『水の魔女』
何故こうなったのか。また人間たちはどうして略奪者から魔王に命乞いをすることとなったのか。結論だけ言えば魔都は救われることは無かった。
押し寄せる人間どもは一六〇〇〇〇の略奪者となって魔都に攻め入ってきた。ここまでは解る。皆理解できる範囲だ。
魔都を守るべき魔将たちはこともあろうに戦うことを放棄し、民を魔王城に逃がしてするに任せた。
あろうことか四つの『門』たちに抵抗することなく主要地域に飛ばさせるというおまけつきで。
一六〇〇〇〇の略奪者たちは無人の華やかな魔都に踏み込み略奪し酒を煽り食料を喰らい破壊を楽しんだ。
女は何処だと騒ぎながら、彼らは評判高い魔族の娘を求めて街の奥へと入っていく。
そこに魔将たちが炎を放った。
略奪をほしいままにしていた愚か者共は欲望と共に炎に巻かれ、風に煽られて逃げまどい、港湾地域に向かったものは逆に大きな炎の壁に阻まれる。
「水が近いのに炎があるのか」と人間たちの多くは叫んだが魔将の炎は可燃物が無くても機能する。力の殆どを使うが。
略奪者たちの暴挙に怒りを抱いていた魔族たちはいつしか自分たちの膝が震えている事実に気付いた。
目の前で人間どもが都市ごと焼かれていく。根こそぎ。ごっそりと。
あれほどの数と猛威を誇った敵は一夜にして消え去った。
四天王の真価は戦闘能力ではない。指揮能力でも人望でもない。
地水火風。戦場そのものを操り、有利な状況を作るその能力だ。
そして今代の四天王は最も有効にその力を使い切った。
水魔将は海軍をよく使い、海での戦いで人間を寄せ付けず、土魔将はその陣地構築能力と地形変更能力を駆使して寡兵を何度も覆して魔都をまもりつづけた。

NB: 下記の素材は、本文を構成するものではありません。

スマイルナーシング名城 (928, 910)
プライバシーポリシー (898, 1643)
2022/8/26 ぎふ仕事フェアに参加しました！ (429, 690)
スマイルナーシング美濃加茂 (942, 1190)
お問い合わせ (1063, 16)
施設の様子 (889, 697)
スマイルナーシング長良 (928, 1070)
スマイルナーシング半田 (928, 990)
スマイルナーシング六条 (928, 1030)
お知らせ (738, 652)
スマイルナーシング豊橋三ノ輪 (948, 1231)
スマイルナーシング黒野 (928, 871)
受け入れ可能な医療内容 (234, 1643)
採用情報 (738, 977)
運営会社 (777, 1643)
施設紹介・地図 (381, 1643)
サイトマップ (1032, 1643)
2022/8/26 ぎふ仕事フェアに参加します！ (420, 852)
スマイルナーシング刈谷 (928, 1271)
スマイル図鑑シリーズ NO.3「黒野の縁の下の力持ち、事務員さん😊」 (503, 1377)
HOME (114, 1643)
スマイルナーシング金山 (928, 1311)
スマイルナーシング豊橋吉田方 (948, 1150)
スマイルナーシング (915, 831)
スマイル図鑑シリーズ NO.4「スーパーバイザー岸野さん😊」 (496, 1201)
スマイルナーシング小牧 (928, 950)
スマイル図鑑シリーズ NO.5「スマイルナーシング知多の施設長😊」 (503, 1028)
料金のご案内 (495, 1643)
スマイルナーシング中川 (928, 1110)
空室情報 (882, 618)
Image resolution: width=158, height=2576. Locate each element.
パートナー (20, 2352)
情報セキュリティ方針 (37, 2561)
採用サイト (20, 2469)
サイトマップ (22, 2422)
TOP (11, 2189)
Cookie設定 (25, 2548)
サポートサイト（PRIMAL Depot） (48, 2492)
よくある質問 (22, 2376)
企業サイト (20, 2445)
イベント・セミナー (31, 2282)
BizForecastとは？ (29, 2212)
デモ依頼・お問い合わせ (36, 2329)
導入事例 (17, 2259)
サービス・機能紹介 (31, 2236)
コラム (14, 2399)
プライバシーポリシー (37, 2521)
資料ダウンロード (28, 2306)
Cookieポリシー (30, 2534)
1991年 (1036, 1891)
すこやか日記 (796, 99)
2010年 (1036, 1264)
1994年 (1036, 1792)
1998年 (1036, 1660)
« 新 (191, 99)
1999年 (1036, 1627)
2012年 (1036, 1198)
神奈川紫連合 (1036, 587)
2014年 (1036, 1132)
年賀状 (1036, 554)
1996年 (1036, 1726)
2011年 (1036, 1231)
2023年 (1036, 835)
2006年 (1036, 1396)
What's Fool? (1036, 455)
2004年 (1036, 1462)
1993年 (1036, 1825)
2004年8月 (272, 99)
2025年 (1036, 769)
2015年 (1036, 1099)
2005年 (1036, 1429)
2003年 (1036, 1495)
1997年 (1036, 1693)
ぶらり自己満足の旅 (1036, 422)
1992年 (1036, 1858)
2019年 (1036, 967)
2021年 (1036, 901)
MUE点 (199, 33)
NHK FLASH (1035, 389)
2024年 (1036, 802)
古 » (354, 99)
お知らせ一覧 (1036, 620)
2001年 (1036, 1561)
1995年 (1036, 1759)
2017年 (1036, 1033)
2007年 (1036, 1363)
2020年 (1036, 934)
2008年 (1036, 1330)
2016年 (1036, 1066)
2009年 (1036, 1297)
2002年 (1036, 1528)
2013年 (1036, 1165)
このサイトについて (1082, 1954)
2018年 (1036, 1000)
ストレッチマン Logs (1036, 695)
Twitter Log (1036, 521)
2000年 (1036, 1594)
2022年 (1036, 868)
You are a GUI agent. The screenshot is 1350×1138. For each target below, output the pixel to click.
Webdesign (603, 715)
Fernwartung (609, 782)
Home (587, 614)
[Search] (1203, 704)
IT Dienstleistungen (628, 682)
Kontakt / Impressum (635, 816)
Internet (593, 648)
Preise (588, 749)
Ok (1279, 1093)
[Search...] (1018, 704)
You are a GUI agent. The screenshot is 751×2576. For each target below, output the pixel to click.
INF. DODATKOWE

炎魔将や風魔将の力は押し寄せる攻城兵器を焼き払い、飛来する敵の飛び道具を無力化して戦い抜いた。
何より今代の魔将たちは一致団結して人間たちに立ち向かったという点も大きい。
それは一人の人間の少女が『水のウンディーネ』になったことが大きな理由だった。
魔将としては最弱であった人間の少女は政治的に対立していた四魔将の心を一致させ、軍政を整え、人間たちに一歩も譲らない近代的軍を作る切っ掛けになったのだ。
近代戦争における大きな変化は死者の数だ。
かつて剣を取り、名乗りを名乗り合い、強者の一騎打ちで決していた戦争は参戦者の数は多くとも死者は少なかった。しかし。
「化け物だ」「魔女だ」「ウンディーネ様恐るべし」味方の魔族たちですらこれほどの敵を虐殺する結果になるとは予測だにできなかった。
確かに一六〇〇〇〇の敵から魔族を守るためには一六〇〇〇〇の敵を撃退するしかない。だからといって皆殺しになるような戦争はこの世界、この時代には無かった。
由紀子はこの世界で最も人命を奪った将になってしまったのだ。
虐殺や略奪を嫌い、あるいは後方支援を主任務とするため泣く泣く都市攻撃を断念した人間たちは味方が魔都に放ったと思われた炎が計画的に友軍を追いつめ追い立て魔王城に向かわせる姿を見ていた。
ただ、震え、脅えながら黙って見ていた。
慈悲を乞い、脅えながら略奪者だった人間たちが魔王城の城門の前で松明になっていく姿を遺された人間、魔族たちは黙って見ていた。
震え、脅え、戦慄しながら見ていた。
略奪者たちはいつしか魔族の王である魔王に慈悲を乞い、炎から救ってくれと叫ぶ無力な民に変わっていた。
その変わり身に。その身勝手さに。生にしがみつくその醜さに魔族たちは恐怖した。